Thirty-one RCTs (4651 participants) were included. All studies were at risk of bias mainly due to inherent limitations such as lack of blinding and self-report data. Most studies (71%; n=22) reported at least one superior intervention effect. There were no differences in all outcomes between those who receive nurse-led care versus those who received physical led or usual discharge care. Compared with control interventions, there were superior (63%) and (100%) intervention effects on symptom burden during treatment and survivorship. Effects of these interventions on health-related quality of life and symptom self-management/behavioural outcomes were inconsistent.

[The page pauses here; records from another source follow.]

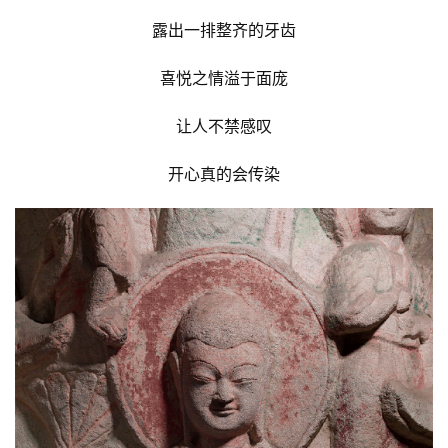
法
露出一排整齐的牙齿
规
喜悦之情溢于面庞
免
责
让人不禁感叹
声
明
开心真的会传染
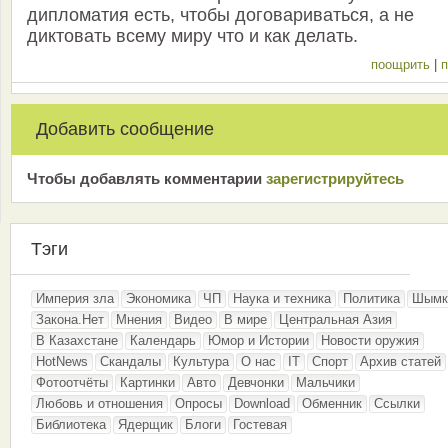
дипломатия есть, чтобы договариваться, а не
диктовать всему миру что и как делать.
поощрить
|
п
Добавить сообщение
Чтобы добавлять комментарии
зарeгиcтрирyйтeсь
Тэги
Империя зла
Экономика
ЧП
Наука и техника
Политика
Шымк
Закона.Нет
Мнения
Видео
В мире
Центральная Азия
В Казахстане
Календарь
Юмор и Истории
Новости оружия
HotNews
Скандалы
Культура
О нас
IT
Спорт
Архив статей
Фотоотчёты
Картинки
Авто
Девчонки
Мальчики
Любовь и отношения
Опросы
Download
Обменник
Ссылки
Библиотека
Ядерщик
Блоги
Гостевая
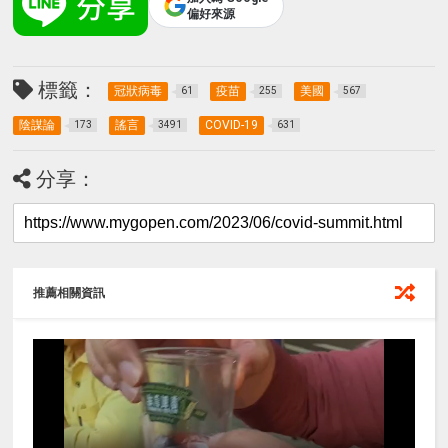
偏好來源
標籤：
冠狀病毒
疫苗
美國
61
255
567
陰謀論
謠言
COVID-19
173
3491
631
分享：
推薦相關資訊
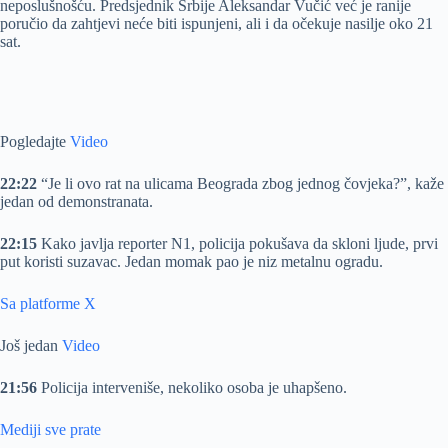
neposlušnošću. Predsjednik Srbije Aleksandar Vučić već je ranije
poručio da zahtjevi neće biti ispunjeni, ali i da očekuje nasilje oko 21
sat.
Pogledajte
Video
22:22
“Je li ovo rat na ulicama Beograda zbog jednog čovjeka?”, kaže
jedan od demonstranata.
22:15
Kako javlja reporter N1, policija pokušava da skloni ljude, prvi
put koristi suzavac. Jedan momak pao je niz metalnu ogradu.
Sa platforme X
Još jedan
Video
21:56
Policija interveniše, nekoliko osoba je uhapšeno.
Mediji sve prate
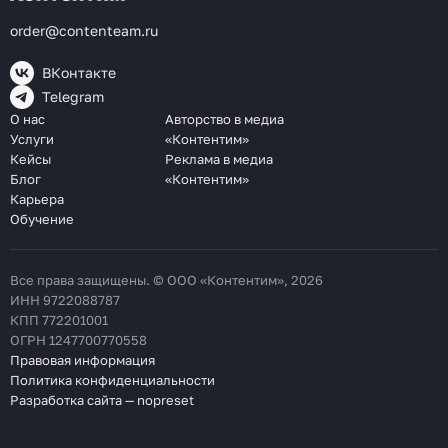
order@contenteam.ru
ВКонтакте
Telegram
О нас
Авторство в медиа
Услуги
«Контентим»
Кейсы
Реклама в медиа
Блог
«Контентим»
Карьера
Обучение
Все права защищены. © ООО «Контентим», 2026
ИНН 9722088787
КПП 772201001
ОГРН 1247700770558
Правовая информация
Политика конфиденциальности
Разработка сайта — nopreset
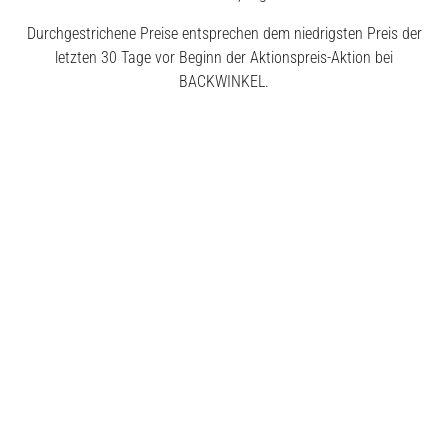
Durchgestrichene Preise entsprechen dem niedrigsten Preis der
letzten 30 Tage vor Beginn der Aktionspreis-Aktion bei
BACKWINKEL.
© 2026 BACKWINKEL GmbH
Kostenlose Beratung unter
0800 – 40 5040 50
Montags – Donnerstags
7:30 – 18:00 Uhr
Freitags
7:30 – 17:00 Uhr
Impressum
AGB
Datenschutz
Widerrufsrecht
Erklärung zur Barrierefreiheit
Vertrag widerrufen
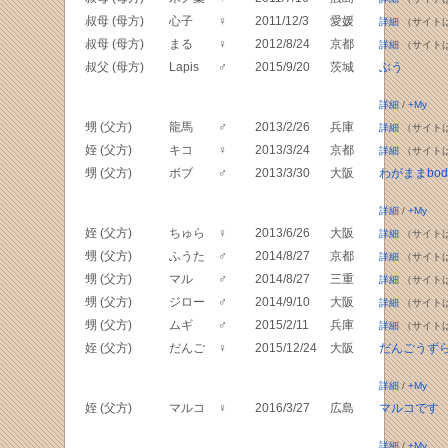
叔母 (母方)
心子
♀
2011/12/3
愛媛
詳細
（サイト
叔母 (母方)
まる
♀
2012/8/24
京都
詳細
（サイト
叔父 (母方)
Lapis
♂
2015/9/20
茨城
ぶう
詳細
/
+My
甥 (父方)
龍馬
♂
2013/2/26
兵庫
詳細
（サイト
姪 (父方)
キコ
♀
2013/3/24
京都
詳細
（サイト
甥 (父方)
ボブ
♂
2013/3/30
大阪
わがままbod
詳細
/
+My
姪 (父方)
ちゅら
♀
2013/6/26
大阪
詳細
（サイト
甥 (父方)
ふうた
♂
2014/8/27
京都
詳細
（サイト
甥 (父方)
マル
♂
2014/8/27
三重
詳細
（サイト
甥 (父方)
ジロー
♂
2014/9/10
大阪
詳細
（サイト
甥 (父方)
ムギ
♂
2015/2/11
兵庫
詳細
（サイト
姪 (父方)
だんご
♀
2015/12/24
大阪
だんごうず
詳細
/
+My
姪 (父方)
マルコ
♀
2016/3/27
広島
マルコです
詳細
/
+My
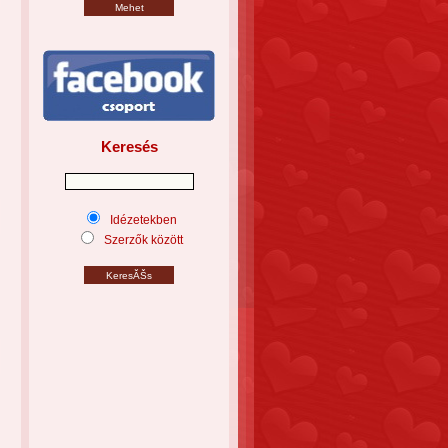
Keresés
Idézetekben
Szerzők között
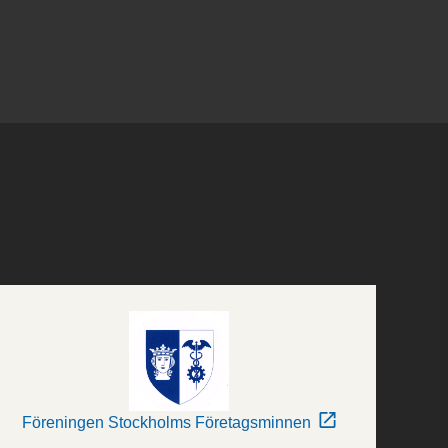
Föreningen Stockholms Företagsminnen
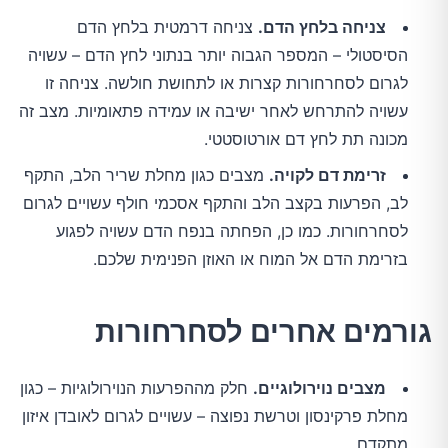
צניחה בלחץ הדם.
צניחה דרמטית בלחץ הדם
הסיסטולי – המספר הגבוה יותר בנתוני לחץ הדם – עשויה
לגרום לסחרחורות קצרות או לתחושת חולשה. צניחה זו
עשויה להתרחש לאחר ישיבה או עמידה פתאומיות. מצב זה
מכונה תת לחץ דם אורטוסטטי.
זרימת דם לקויה.
מצבים כגון מחלת שריר הלב, התקף
לב, הפרעות בקצב הלב והתקף אסכמי חולף עשויים לגרום
לסחרחורות. כמו כן, הפחתה בנפח הדם עשויה לפגוע
בזרימת הדם אל המוח או האוזן הפנימית שלכם.
גורמים אחרים לסחרחורות
מצבים נוירולוגיים.
חלק מההפרעות הנוירולוגיות – כגון
מחלת פרקינסון וטרשת נפוצה – עשויים לגרום לאובדן איזון
מתקדם.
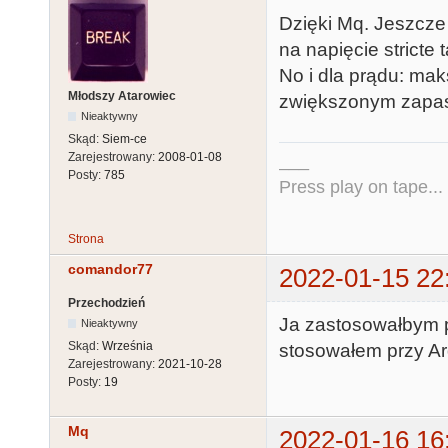
Dzięki Mq. Jeszcze 
na napięcie stricte 
No i dla prądu: mak
Młodszy Atarowiec
zwiększonym zap
Nieaktywny
Skąd:
Siem-ce
Zarejestrowany:
2008-01-08
___
Posty:
785
Press play on tape...
Strona
comandor77
2022-01-15 22
Przechodzień
Ja zastosowałbym p
Nieaktywny
Skąd:
Września
stosowałem przy Ard
Zarejestrowany:
2021-10-28
Posty:
19
Mq
2022-01-16 16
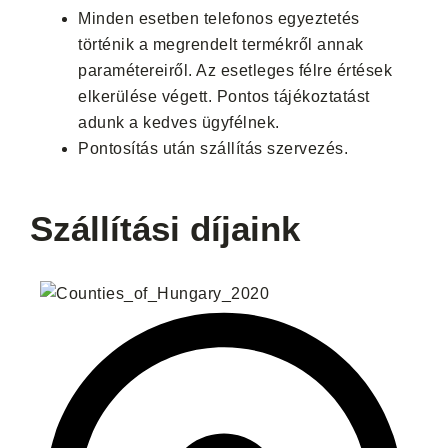
Minden esetben telefonos egyeztetés
történik a megrendelt termékről annak
paramétereiről. Az esetleges félre értések
elkerülése végett. Pontos tájékoztatást
adunk a kedves ügyfélnek.
Pontosítás után szállítás szervezés.
Szállítási díjaink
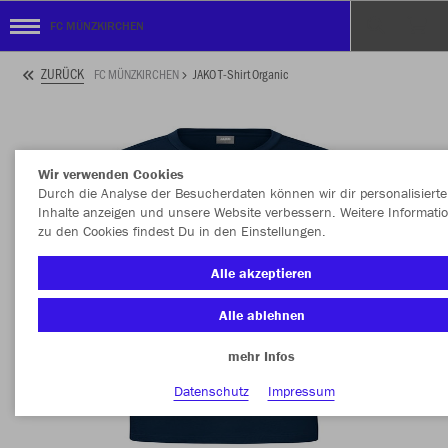
FC MÜNZKIRCHEN
ZURÜCK
FC MÜNZKIRCHEN
JAKO T-Shirt Organic
Wir verwenden Cookies
Durch die Analyse der Besucherdaten können wir dir personalisierte
Inhalte anzeigen und unsere Website verbessern. Weitere Informati
zu den Cookies findest Du in den Einstellungen.
Alle akzeptieren
Alle ablehnen
mehr Infos
Datenschutz
Impressum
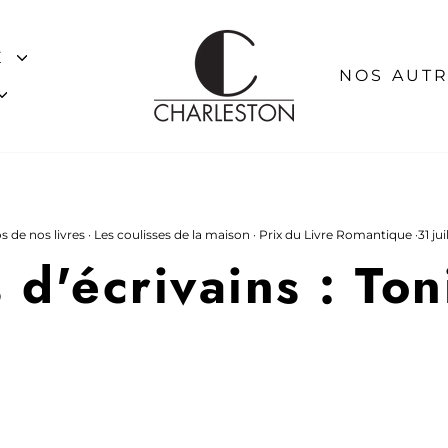
E
NOS AUTR
s de nos livres
·
Les coulisses de la maison
·
Prix du Livre Romantique
·
31 jui
 d'écrivains : To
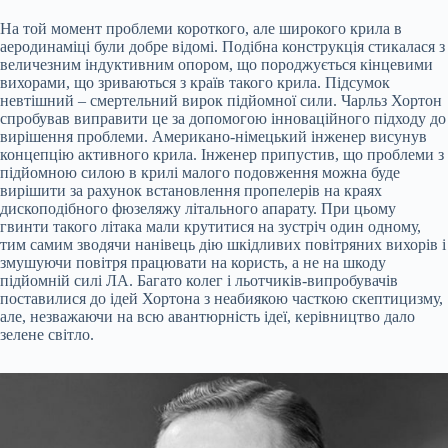
На той момент проблеми короткого, але широкого крила в
аеродинаміці були добре відомі. Подібна конструкція стикалася з
величезним індуктивним опором, що породжується кінцевими
вихорами, що зриваються з країв такого крила. Підсумок
невтішний – смертельний вирок підйомної сили. Чарльз Хортон
спробував виправити це за допомогою інноваційного підходу до
вирішення проблеми. Американо-німецький інженер висунув
концепцію активного крила. Інженер припустив, що проблеми з
підйомною силою в крилі малого подовження можна буде
вирішити за рахунок встановлення пропелерів на краях
дископодібного фюзеляжу літального апарату. При цьому
гвинти такого літака мали крутитися на зустріч один одному,
тим самим зводячи нанівець дію шкідливих повітряних вихорів і
змушуючи повітря працювати на користь, а не на шкоду
підйомній силі ЛА. Багато колег і льотчиків-випробувачів
поставилися до ідей Хортона з неабиякою часткою скептицизму,
але, незважаючи на всю авантюрність ідеї, керівництво дало
зелене світло.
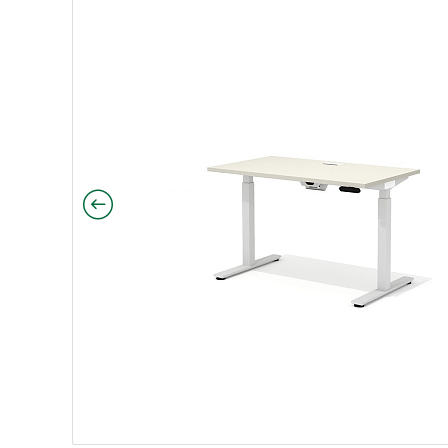
ный механизм) с люком Драйв дуб Верцаска
дъёмный механизм) с люком Драйв венге
(подъёмный механизм) с люком Драйв швейцарский 
тол (подъёмный механизм) с люком Драйв чёрный яс
й стол (подъёмный механизм) с люком Драйв белый
ямой стол (подъёмный механизм) с люком Драйв бе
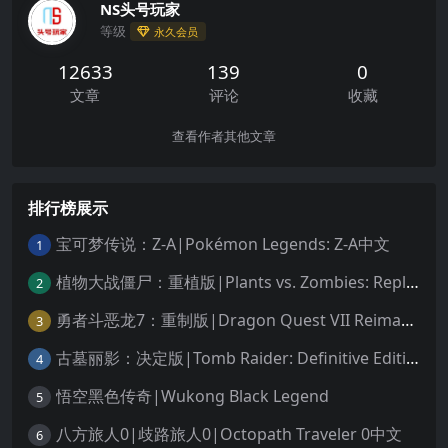
NS头号玩家
等级
永久会员
12633
139
0
文章
评论
收藏
查看作者其他文章
排行榜展示
宝可梦传说：Z-A|Pokémon Legends: Z-A中文
1
植物大战僵尸：重植版|Plants vs. Zombies: Replanted中文
2
勇者斗恶龙7：重制版|Dragon Quest VII Reimagined中文
3
古墓丽影：决定版|Tomb Raider: Definitive Edition中文
4
悟空黑色传奇|Wukong Black Legend
5
八方旅人0|歧路旅人0|Octopath Traveler 0中文
6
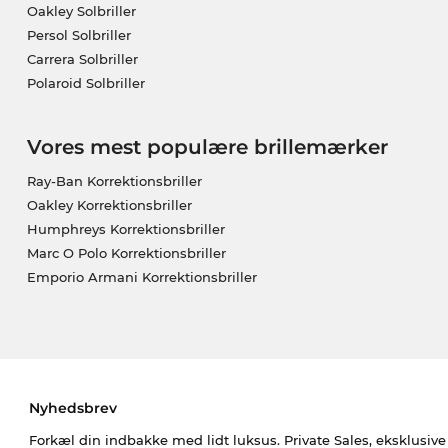
Oakley Solbriller
Persol Solbriller
Carrera Solbriller
Polaroid Solbriller
Vores mest populære brillemærker
Ray-Ban Korrektionsbriller
Oakley Korrektionsbriller
Humphreys Korrektionsbriller
Marc O Polo Korrektionsbriller
Emporio Armani Korrektionsbriller
Nyhedsbrev
Forkæl din indbakke med lidt luksus. Private Sales, eksklusiv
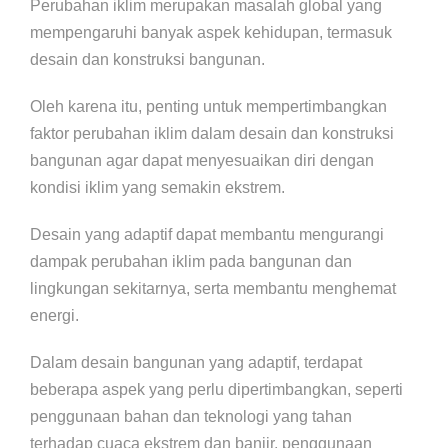
Perubahan iklim merupakan masalah global yang
mempengaruhi banyak aspek kehidupan, termasuk
desain dan konstruksi bangunan.
Oleh karena itu, penting untuk mempertimbangkan
faktor perubahan iklim dalam desain dan konstruksi
bangunan agar dapat menyesuaikan diri dengan
kondisi iklim yang semakin ekstrem.
Desain yang adaptif dapat membantu mengurangi
dampak perubahan iklim pada bangunan dan
lingkungan sekitarnya, serta membantu menghemat
energi.
Dalam desain bangunan yang adaptif, terdapat
beberapa aspek yang perlu dipertimbangkan, seperti
penggunaan bahan dan teknologi yang tahan
terhadap cuaca ekstrem dan banjir, penggunaan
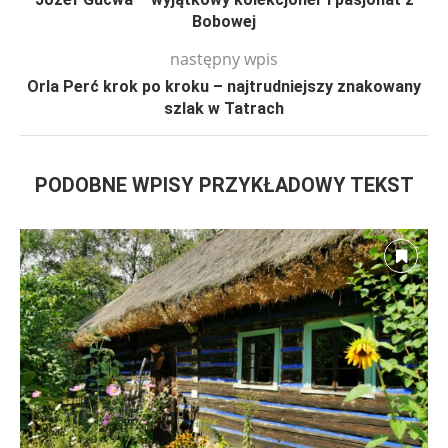
Bobowej
następny wpis
Orla Perć krok po kroku – najtrudniejszy znakowany
szlak w Tatrach
PODOBNE WPISY PRZYKŁADOWY TEKST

There is consistent evidence from RCTs that nurse-led interventions are as safe and effective as physician-led care and strong evidence that nurse-led and interventions are effective for symptom management. Future studies should ensure the incorporation of health-related quality of life and self-management/behavioural outcomes and consider well-designed attentional placebo controls to blind participants for self-report outcomes.
The International Prospective Register of Systematic Reviews (PROSPERO): CRD42020134914).
探讨护士主导干预对乳腺癌女性健康相关生活质量、症状负担和自我管理/行为结果的影响。
检索 Cochrane 对照试验注册库(CENTRAL)、护理学和联合健康文献累积索引(CINAHL)、Medline 和 Embase 数据库(1999 年 1 月至 2019 年 5 月),以确定有肿瘤学经验的护士提供的干预措施的随机对照试验(RCT)和对照前后研究,纳入对象为乳腺癌女性。采用. 评估偏倚风险。采用. 按癌症轨迹综合干预效果。
纳入 31 项 RCT(4651 名参与者)。所有研究均存在偏倚风险,主要是由于缺乏盲法和自我报告数据等固有局限性。大多数研究(71%;n=22)报告了至少一个优势干预效果。与接受护士主导护理的患者相比,接受物理治疗主导或常规出院护理的患者在所有结局上均无差异。与对照干预相比,在治疗和生存期间,护士主导的症状负担具有更优的干预效果(63%)和(100%)。这些干预措施对健康相关生活质量和症状自我管理/行为结果的影响不一致。
RCT 的一致证据表明,护士主导的干预与医生主导的护理同样安全有效,并且有强有力的证据表明,护士主导的和症状管理干预对症状管理有效。未来的研究应确保纳入健康相关生活质量和自我管理/行为结果,并考虑精心设计的注意安慰剂对照,以对自我报告结局进行盲法。
国际前瞻性系统评价注册库(PROSPERO):CRD42020134914)。